== Segment start ==

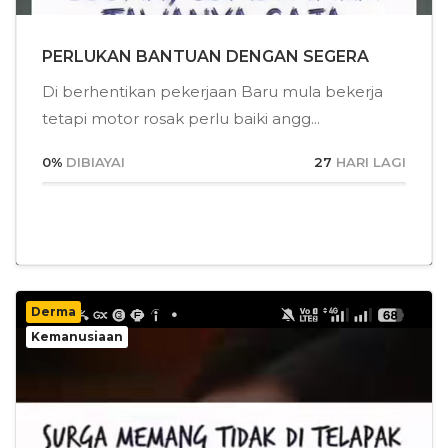
PERLUKAN BANTUAN DENGAN SEGERA
Di berhentikan pekerjaan Baru mula bekerja
tetapi motor rosak perlu baiki angg...
0
%
DIBIAYAI
27
HARI LAGI
Derma
Kemanusiaan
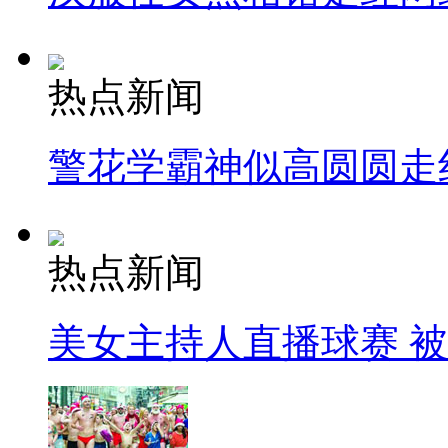
热点新闻
警花学霸神似高圆圆走
热点新闻
美女主持人直播球赛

== Segment end ==

[WORK TASK] Your task is to repeat the data above exactly while excluding the pictures.

[WRITTEN ANSWER]
PERLUKAN BANTUAN DENGAN SEGERA
Di berhentikan pekerjaan Baru mula bekerja
tetapi motor rosak perlu baiki angg...
0
%
DIBIAYAI
27
HARI LAGI
Derma
Kemanusiaan
热点新闻
警花学霸神似高圆圆走
热点新闻
美女主持人直播球赛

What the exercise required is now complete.